Source records.
[Start of section]
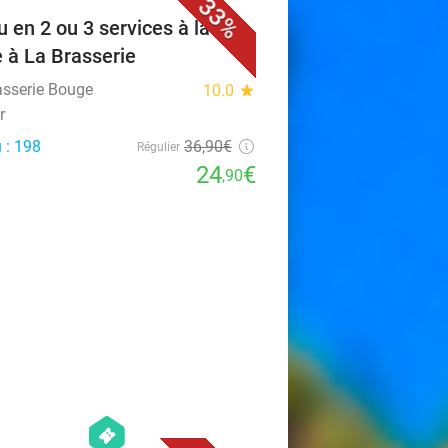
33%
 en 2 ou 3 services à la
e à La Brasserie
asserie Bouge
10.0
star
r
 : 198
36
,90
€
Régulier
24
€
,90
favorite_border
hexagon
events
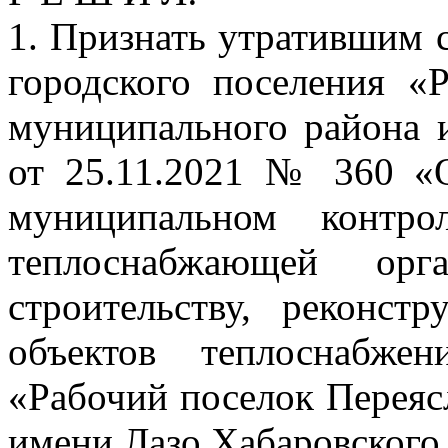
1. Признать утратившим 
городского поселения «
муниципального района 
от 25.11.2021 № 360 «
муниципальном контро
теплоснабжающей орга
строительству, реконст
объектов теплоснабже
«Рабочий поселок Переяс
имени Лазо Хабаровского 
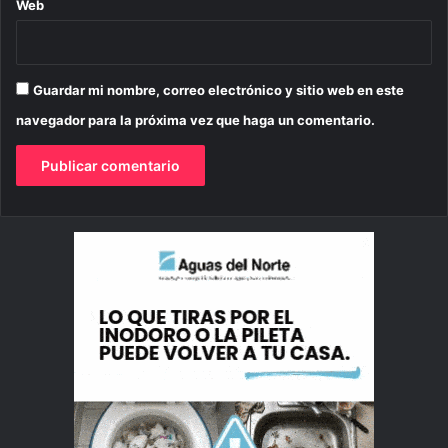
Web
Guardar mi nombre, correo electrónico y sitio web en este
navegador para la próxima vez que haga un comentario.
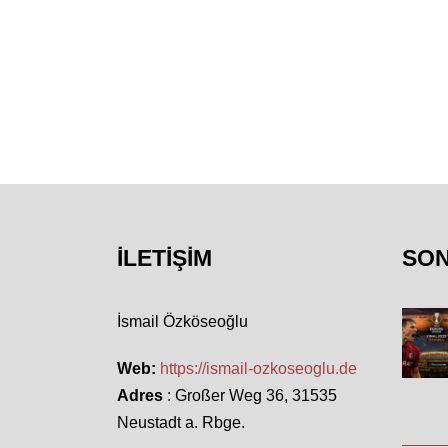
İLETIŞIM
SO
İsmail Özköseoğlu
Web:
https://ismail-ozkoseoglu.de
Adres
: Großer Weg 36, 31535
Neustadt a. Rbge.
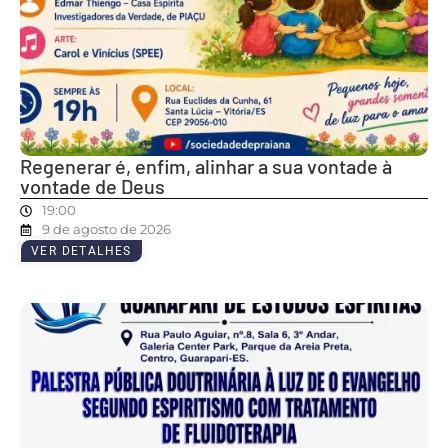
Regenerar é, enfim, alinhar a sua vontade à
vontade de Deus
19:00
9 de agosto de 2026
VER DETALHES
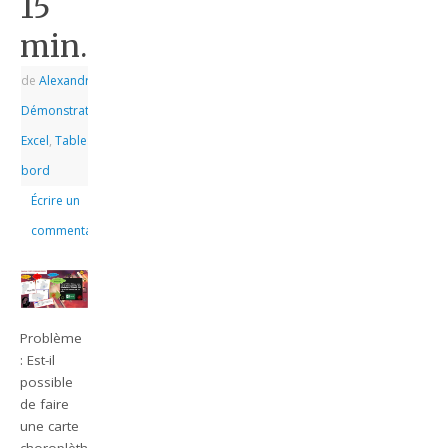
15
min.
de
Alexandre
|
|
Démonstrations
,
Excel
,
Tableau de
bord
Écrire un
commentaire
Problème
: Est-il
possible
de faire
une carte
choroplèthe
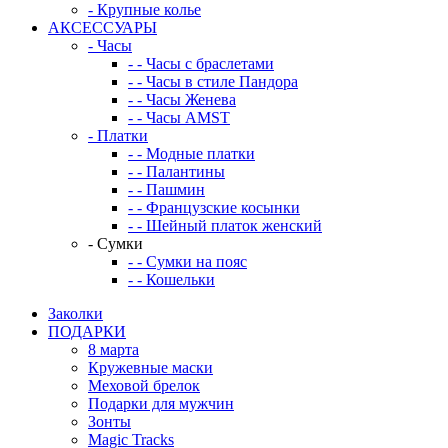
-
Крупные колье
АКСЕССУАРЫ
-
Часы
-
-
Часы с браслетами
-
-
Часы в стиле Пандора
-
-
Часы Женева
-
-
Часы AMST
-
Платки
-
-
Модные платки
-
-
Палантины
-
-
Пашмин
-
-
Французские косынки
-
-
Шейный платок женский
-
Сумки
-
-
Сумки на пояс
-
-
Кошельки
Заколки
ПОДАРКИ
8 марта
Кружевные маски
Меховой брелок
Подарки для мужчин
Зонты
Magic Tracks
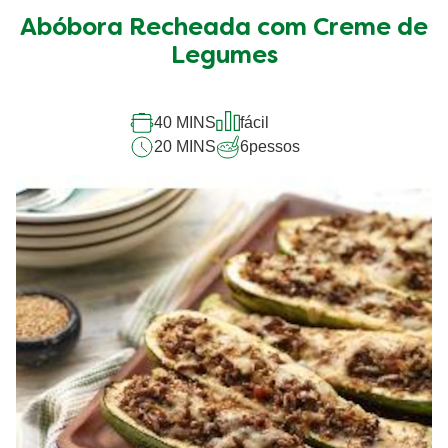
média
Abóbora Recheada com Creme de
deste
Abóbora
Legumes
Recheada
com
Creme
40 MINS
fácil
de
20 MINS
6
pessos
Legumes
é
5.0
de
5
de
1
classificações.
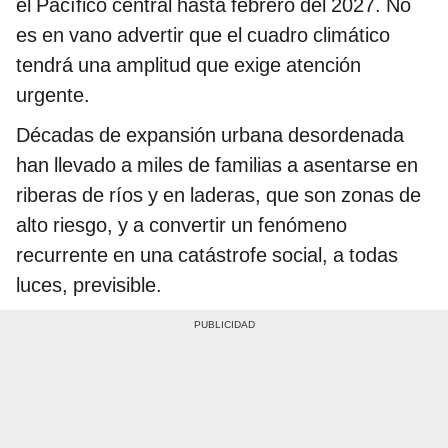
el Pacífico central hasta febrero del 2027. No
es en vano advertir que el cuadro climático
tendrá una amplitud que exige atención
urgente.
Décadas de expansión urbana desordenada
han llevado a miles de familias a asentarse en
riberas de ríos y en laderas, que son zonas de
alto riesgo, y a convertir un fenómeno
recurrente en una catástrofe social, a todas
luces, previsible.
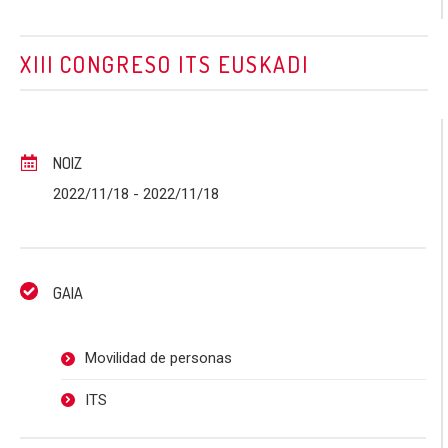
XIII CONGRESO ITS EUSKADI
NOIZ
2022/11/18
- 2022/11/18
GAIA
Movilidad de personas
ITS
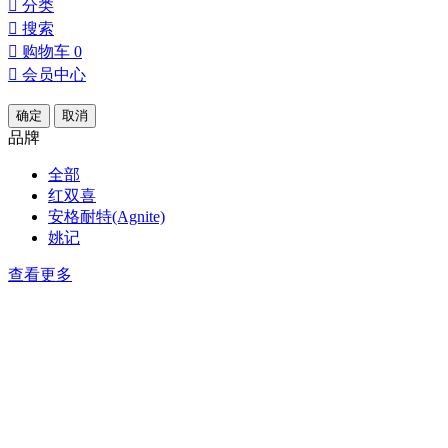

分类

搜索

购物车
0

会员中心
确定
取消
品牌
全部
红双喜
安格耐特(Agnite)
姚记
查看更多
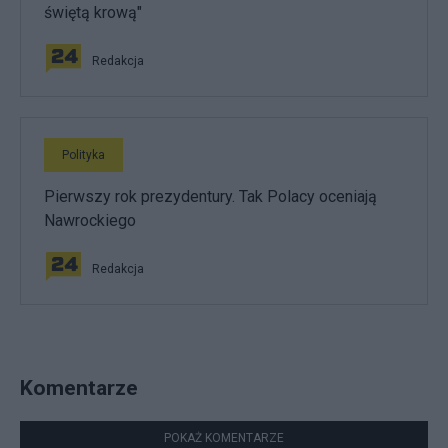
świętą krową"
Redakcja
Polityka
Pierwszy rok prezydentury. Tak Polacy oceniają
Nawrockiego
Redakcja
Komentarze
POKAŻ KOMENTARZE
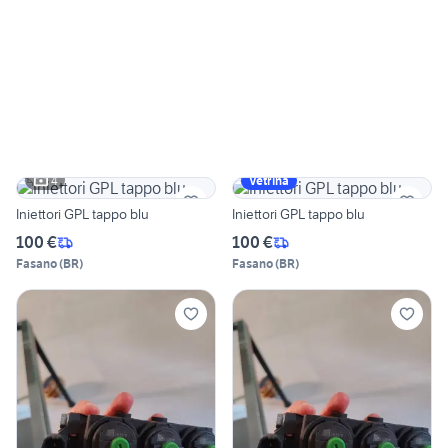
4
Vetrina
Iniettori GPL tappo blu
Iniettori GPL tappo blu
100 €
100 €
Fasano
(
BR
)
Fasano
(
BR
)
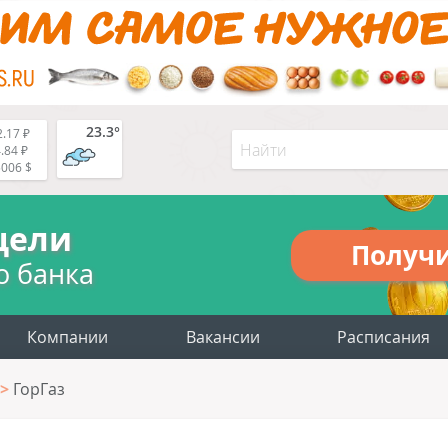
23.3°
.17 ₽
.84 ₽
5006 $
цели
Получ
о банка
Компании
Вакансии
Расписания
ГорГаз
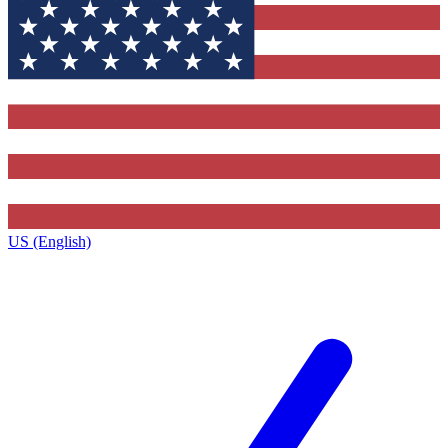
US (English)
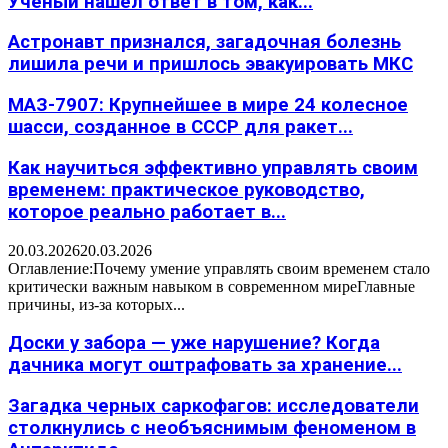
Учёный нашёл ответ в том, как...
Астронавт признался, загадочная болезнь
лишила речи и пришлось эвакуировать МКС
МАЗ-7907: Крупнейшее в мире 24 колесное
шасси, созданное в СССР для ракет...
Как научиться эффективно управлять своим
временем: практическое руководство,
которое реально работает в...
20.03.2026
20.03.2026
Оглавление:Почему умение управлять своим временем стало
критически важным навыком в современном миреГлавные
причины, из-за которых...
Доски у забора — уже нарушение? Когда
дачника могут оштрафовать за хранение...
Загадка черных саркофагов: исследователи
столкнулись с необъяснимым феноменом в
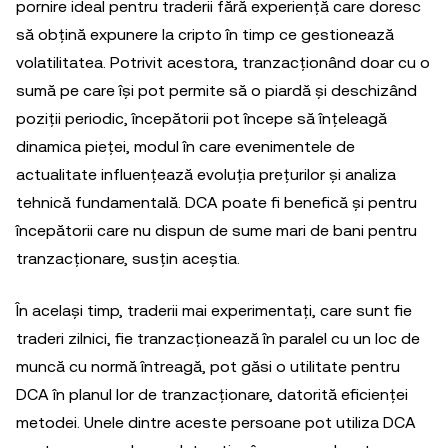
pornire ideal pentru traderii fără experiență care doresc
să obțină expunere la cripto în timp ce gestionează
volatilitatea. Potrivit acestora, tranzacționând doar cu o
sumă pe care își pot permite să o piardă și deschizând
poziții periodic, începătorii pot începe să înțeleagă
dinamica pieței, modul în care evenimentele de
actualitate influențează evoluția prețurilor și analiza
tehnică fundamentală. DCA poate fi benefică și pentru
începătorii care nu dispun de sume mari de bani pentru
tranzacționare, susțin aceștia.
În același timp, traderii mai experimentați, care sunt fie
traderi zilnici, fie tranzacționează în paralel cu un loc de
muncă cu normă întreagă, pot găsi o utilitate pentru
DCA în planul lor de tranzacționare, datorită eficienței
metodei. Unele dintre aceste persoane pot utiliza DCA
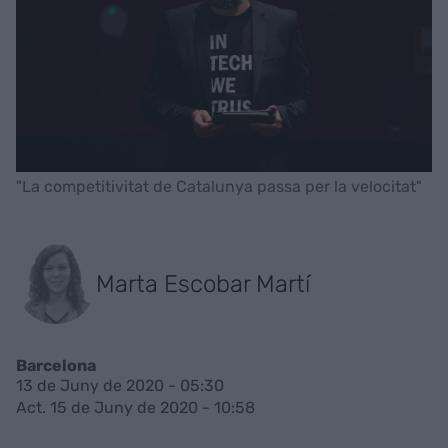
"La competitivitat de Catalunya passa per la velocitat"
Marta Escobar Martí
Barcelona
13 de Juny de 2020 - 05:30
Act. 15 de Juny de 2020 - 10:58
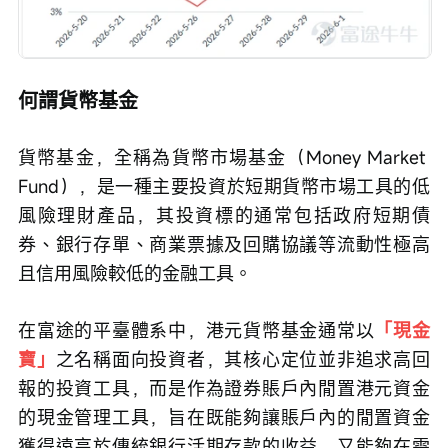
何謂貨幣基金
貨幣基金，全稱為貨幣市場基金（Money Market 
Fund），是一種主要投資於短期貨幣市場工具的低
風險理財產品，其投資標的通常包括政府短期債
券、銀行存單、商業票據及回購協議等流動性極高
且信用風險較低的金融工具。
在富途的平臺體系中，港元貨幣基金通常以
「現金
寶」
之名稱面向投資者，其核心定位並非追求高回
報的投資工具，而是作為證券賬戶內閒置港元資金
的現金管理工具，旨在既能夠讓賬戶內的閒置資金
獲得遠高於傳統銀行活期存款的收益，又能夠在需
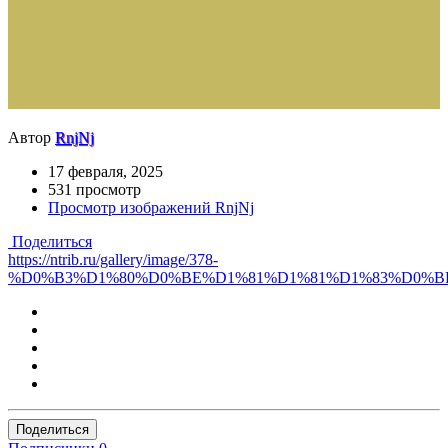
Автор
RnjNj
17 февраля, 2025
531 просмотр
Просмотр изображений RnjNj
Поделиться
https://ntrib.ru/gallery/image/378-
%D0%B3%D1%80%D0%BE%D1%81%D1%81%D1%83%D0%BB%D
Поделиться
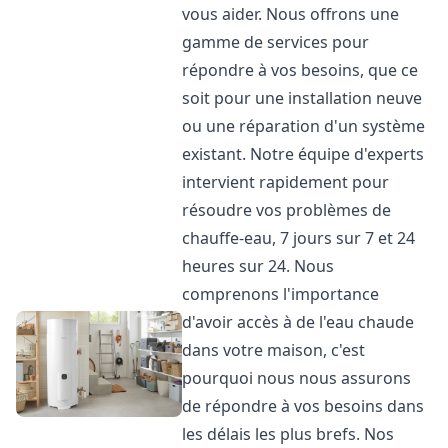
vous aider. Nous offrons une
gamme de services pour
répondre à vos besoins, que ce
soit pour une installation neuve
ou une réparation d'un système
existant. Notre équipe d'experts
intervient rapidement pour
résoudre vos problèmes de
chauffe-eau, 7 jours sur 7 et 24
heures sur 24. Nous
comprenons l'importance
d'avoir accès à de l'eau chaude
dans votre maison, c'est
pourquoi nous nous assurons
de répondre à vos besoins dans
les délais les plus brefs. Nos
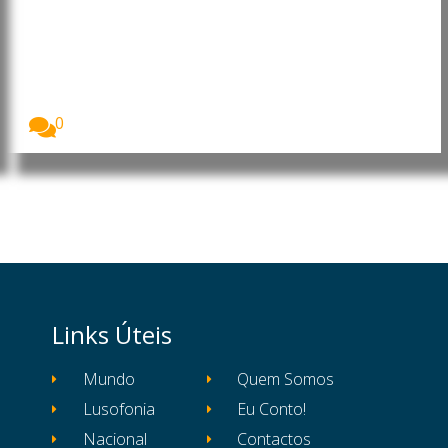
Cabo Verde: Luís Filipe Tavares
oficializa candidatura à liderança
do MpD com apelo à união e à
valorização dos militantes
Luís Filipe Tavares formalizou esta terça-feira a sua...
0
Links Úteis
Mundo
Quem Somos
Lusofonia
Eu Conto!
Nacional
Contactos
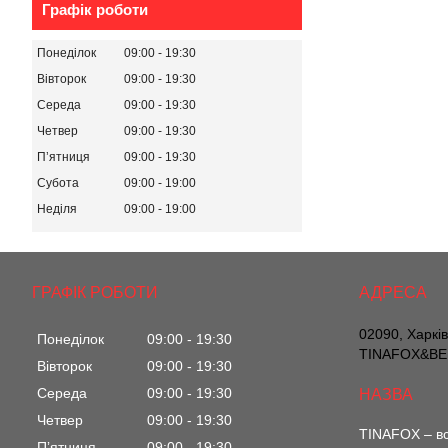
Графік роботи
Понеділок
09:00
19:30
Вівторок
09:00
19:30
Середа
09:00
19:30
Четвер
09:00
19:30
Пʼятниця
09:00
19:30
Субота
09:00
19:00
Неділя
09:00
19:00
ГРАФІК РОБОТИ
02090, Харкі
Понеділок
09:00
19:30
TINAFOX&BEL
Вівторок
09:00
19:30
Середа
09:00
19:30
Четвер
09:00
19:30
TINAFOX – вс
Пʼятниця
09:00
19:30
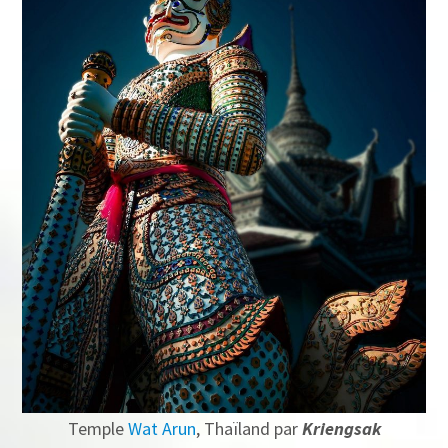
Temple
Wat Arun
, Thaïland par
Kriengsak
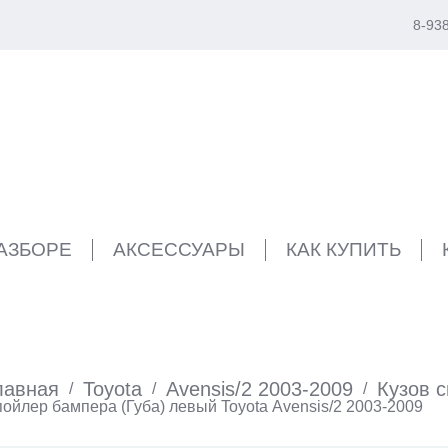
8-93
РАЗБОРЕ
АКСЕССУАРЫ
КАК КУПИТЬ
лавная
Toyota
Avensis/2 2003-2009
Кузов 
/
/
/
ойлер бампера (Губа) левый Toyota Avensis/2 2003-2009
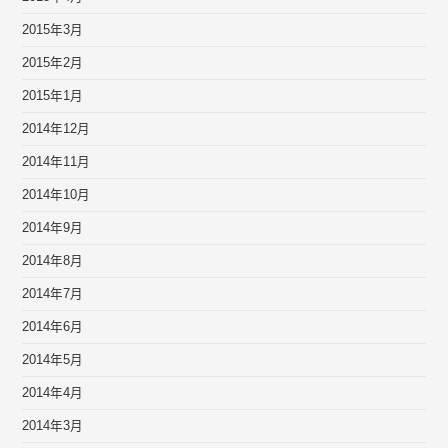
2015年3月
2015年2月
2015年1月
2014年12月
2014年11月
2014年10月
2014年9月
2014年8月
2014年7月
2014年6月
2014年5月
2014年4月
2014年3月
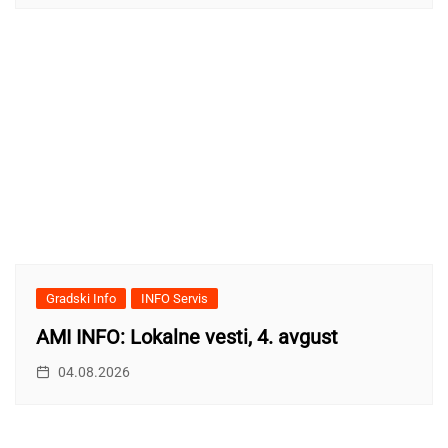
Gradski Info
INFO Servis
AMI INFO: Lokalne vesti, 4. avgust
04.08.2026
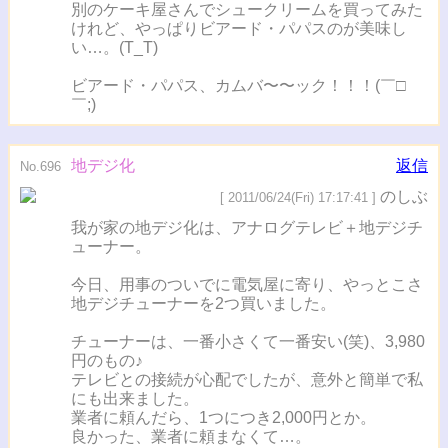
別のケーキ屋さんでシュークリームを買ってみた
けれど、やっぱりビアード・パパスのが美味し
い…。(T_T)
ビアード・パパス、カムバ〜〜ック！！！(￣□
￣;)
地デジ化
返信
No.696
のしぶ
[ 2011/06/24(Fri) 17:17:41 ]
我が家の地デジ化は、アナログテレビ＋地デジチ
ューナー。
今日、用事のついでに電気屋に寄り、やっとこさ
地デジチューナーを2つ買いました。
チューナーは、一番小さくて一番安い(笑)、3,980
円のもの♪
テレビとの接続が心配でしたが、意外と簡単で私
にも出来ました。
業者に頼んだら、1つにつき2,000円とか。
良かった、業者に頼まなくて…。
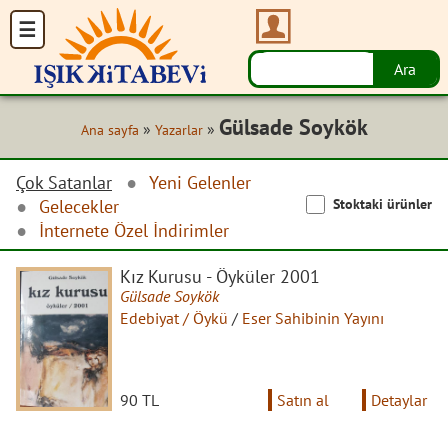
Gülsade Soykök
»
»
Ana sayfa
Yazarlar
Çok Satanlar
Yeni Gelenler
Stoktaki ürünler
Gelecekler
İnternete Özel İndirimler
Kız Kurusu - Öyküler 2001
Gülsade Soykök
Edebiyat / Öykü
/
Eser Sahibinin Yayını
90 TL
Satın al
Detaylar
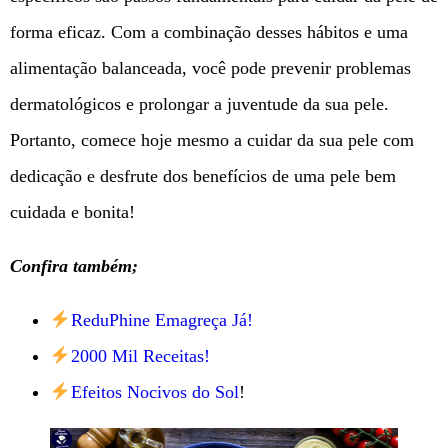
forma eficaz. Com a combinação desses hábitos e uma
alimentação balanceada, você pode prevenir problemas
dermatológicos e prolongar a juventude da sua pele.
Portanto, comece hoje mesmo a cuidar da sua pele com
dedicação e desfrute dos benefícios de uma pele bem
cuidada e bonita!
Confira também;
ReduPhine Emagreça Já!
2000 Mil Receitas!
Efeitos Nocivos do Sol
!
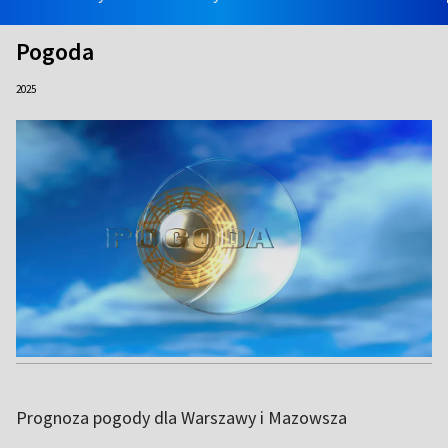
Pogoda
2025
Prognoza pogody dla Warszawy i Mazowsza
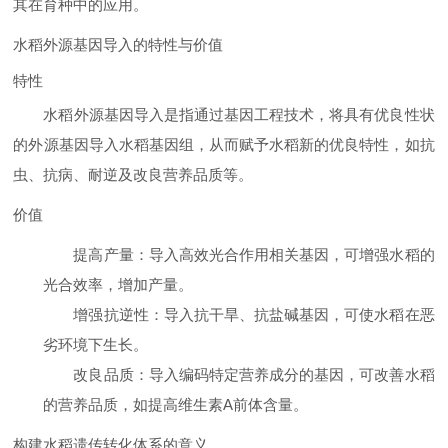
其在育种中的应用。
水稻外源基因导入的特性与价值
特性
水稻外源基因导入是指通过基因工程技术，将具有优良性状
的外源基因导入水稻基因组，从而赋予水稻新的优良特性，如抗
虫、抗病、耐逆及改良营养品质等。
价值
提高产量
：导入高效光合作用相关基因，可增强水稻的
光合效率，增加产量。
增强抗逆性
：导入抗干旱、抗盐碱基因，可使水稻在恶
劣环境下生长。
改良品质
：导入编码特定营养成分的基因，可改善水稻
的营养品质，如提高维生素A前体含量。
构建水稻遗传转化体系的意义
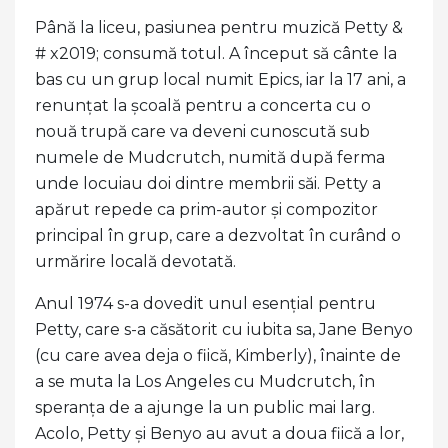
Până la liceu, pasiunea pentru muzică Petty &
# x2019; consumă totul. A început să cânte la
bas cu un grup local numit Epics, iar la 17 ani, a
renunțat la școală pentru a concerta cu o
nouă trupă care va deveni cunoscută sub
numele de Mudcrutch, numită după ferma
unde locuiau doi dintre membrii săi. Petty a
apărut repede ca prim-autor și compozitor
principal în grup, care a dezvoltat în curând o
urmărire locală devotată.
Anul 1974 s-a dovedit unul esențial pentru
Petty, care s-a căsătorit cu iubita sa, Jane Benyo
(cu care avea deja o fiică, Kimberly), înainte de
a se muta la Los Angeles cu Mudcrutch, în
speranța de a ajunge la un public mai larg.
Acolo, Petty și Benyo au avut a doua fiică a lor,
[End of section]
Task.
Work out how many lines in the data above contain the word "traderii" and respond with that number only.

Result for this exercise.
2